A pesar de ello, nuestra voluntad aún débil "se inclina a amar adonde tan innumerables cosas y muestras ha visto de amor, y querría pagar alguna; en especial se le pone delante cómo nunca se quita de con él esta verdadero Amador, acompañándole, dándole vida y ser " (Morada segunda, 4). Pero, aún no queremos dejarlo todo para seguir tras los pasos de Cristo.
Y, aunque comenzamos a entender que "no puede cobrar mejor amigo, aunque viva muchos años; que todo el mundo está lleno de falsedad y que en aquellos contentos... no encontrará seguridad ni paz" (Morada segunda, 4), aún así, nos resulta dificilísimo perseverar, viendo la meta como muy lejana y el camino como excesivamente largo. Malos pensamientos que no podemos echar fuera, sequedades y disgusto en la oración, recaídas en el pecado, tentaciones diversas, todo esto es jornada en el desierto, segunda morada.
"¡Ah, Señor mío! Aquí es menester vuestra ayuda, que sin ella no se puede hacer nada. Por vuestra misericordia, no consintáis que esta alma sea engañada para dejar lo comenzado.

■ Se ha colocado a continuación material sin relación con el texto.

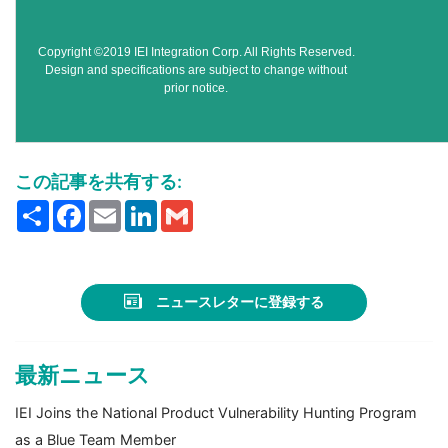
Copyright ©2019 IEI Integration Corp. All Rights Reserved.
Design and specifications are subject to change without
prior notice.
この記事を共有する:
Share
Facebook
Email
LinkedIn
Gmail
ニュースレターに登録する
最新ニュース
IEI Joins the National Product Vulnerability Hunting Program
as a Blue Team Member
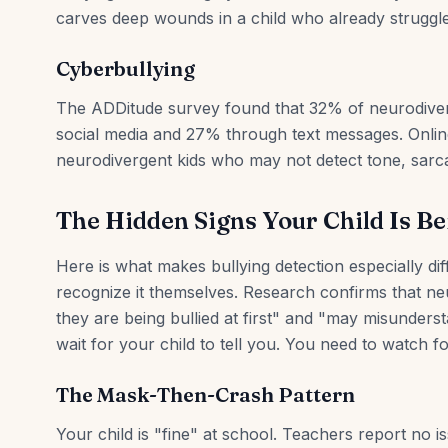
carves deep wounds in a child who already struggles
Cyberbullying
The ADDitude survey found that 32% of neurodiver
social media and 27% through text messages. Onlin
neurodivergent kids who may not detect tone, sarc
The Hidden Signs Your Child Is Be
Here is what makes bullying detection especially dif
recognize it themselves. Research confirms that ne
they are being bullied at first" and "may misunderst
wait for your child to tell you. You need to watch fo
The Mask-Then-Crash Pattern
Your child is "fine" at school. Teachers report no 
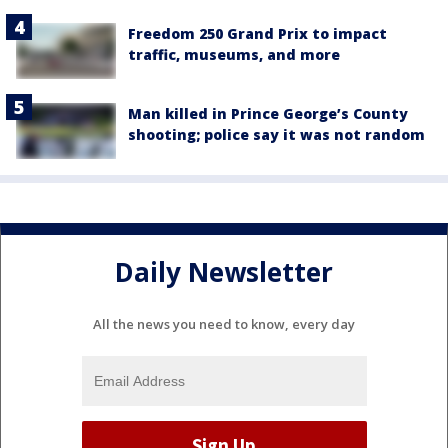
Freedom 250 Grand Prix to impact
traffic, museums, and more
Man killed in Prince George’s County
shooting; police say it was not random
Daily Newsletter
All the news you need to know, every day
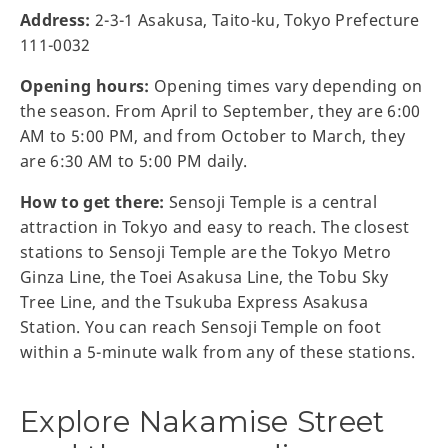
Address:
2-3-1 Asakusa, Taito-ku, Tokyo Prefecture
111-0032
Opening hours:
Opening times vary depending on
the season. From April to September, they are 6:00
AM to 5:00 PM, and from October to March, they
are 6:30 AM to 5:00 PM daily.
How to get there:
Sensoji Temple is a central
attraction in Tokyo and easy to reach. The closest
stations to Sensoji Temple are the Tokyo Metro
Ginza Line, the Toei Asakusa Line, the Tobu Sky
Tree Line, and the Tsukuba Express Asakusa
Station. You can reach Sensoji Temple on foot
within a 5-minute walk from any of these stations.
Explore Nakamise Street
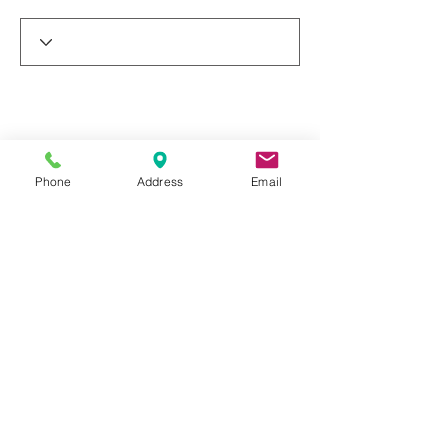
Phone
Address
Email
© 2019 by Dr. Rakesh Arora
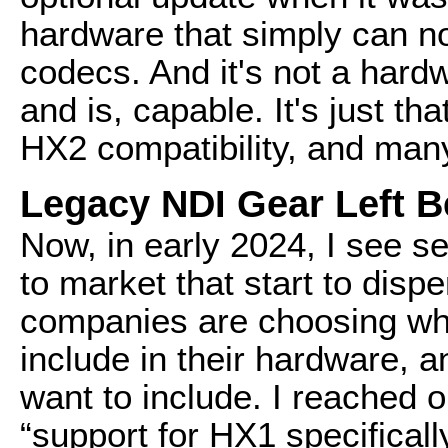
hardware that simply can n
codecs. And it's not a har
and is, capable. It's just t
HX2 compatibility, and man
Legacy NDI Gear Left 
Now, in early 2024, I see 
to market that start to dis
companies are choosing wha
include in their hardware, a
want to include. I reached 
“support for HX1 specifical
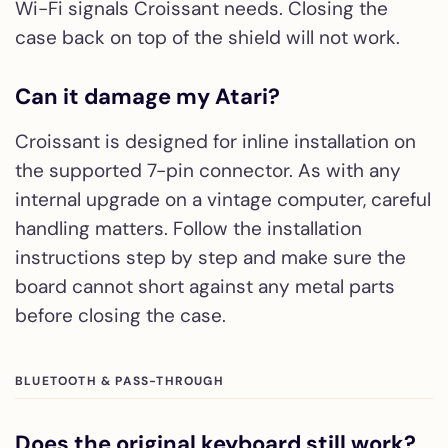
Wi-Fi signals Croissant needs. Closing the
case back on top of the shield will not work.
Can it damage my Atari?
Croissant is designed for inline installation on
the supported 7-pin connector. As with any
internal upgrade on a vintage computer, careful
handling matters. Follow the installation
instructions step by step and make sure the
board cannot short against any metal parts
before closing the case.
BLUETOOTH & PASS-THROUGH
Does the original keyboard still work?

Dadme luz, para que vea cómo están en esto todo mi bien y para que me aparte de malas compañías!" (Morada segunda, 6). Que no me desanime incluso si alguna vez caigo, sabiendo que Tú sacarás de todo esto algún bien, que el simple hecho de comenzar a experimentar mi debilidad y miseria es mucha cosa, y Tú sabes que a menudo no lo reconocemos sino cuando permites que pequemos (Cf. n 9). Y, si alguna vez se me ocurriese pensar que, siendo la tarea tan ardua, mejor sería no comenzarla, que me aferre a la mano de tu Madre, para que Ella me conduzca hasta la tercera morada.